Monday, February 11, 2013

Working with Adults

I teach adults; working with adults is, in my opinion, more difficult than working with children or adolescents. I have taught Sunday School, coached sports, and led Girl Scouts and Cub Scouts. When you work with children (I will use this word to cover both children and adolescents), there is a definite distinction between the leader of the class and the students. When working with adults, there's a different dynamic. The students know they need to be there, but they're not in the habit of taking instruction from a stranger. People are sometimes better computer learners because there's not the interaction between adults requiring social skills. I have to balance what I need to teach them against getting them to accept me as a teacher.

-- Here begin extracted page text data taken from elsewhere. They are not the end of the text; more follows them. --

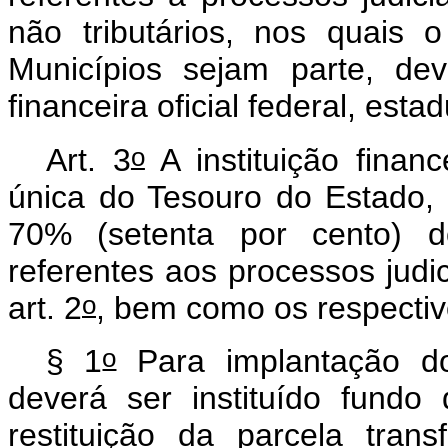
não tributários, nos quais 
Municípios sejam parte, dev
financeira oficial federal, estad
o
Art. 3
A instituição financ
única do Tesouro do Estado, 
70% (setenta por cento) do
referentes aos processos judic
o
art. 2
, bem como os respectiv
o
§ 1
Para implantação d
deverá ser instituído fundo
restituição da parcela tran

I have five minutes at 8:00 a.m. to make these people trust me. I have to give them confidence that they can learn and make them comfortable enough to take instruction from me. When reading Belfiore, I was struck by how the researchers interacted with the employees. In most cases, the researchers learned, rather than taught. Teaching software requires the ability to teach software, not a redundant statement. I know teachers who couldn't teach software, and software users who couldn't teach it. This class is reminding me of why I enjoy my job.

Tuesday, February 5, 2013

I don't know how much television people watch, but I watch more than my share, and watch it during the daytime. There is a capital D Discourse that is in danger. I see a lot of commercials for online universities. I don't know how much people know about these, but basically you pay up front for your degree and then take classes, most of which, if not all, are online. There's a literacy that's being lost in doing this. The commercials take the position that learning isn't always best in a classroom, that "you're an individual and want to learn your way". As I see it, there's a problem with this. There are literacy skills learned in a classroom that aren't learned if the person is never in a classroom for lectures or discussions. In a classroom setting, you learn to listen and you learn to discuss. If everything is done on someone's own time, they never learn the importance of punctuality or politeness. They don't learn the respect for the professor's knowledge. The student is learning information and using their available skills to complete assignments. I learn so much more than what is being taught in class, and I couldn't get that by being in front of a computer. That's my take on it.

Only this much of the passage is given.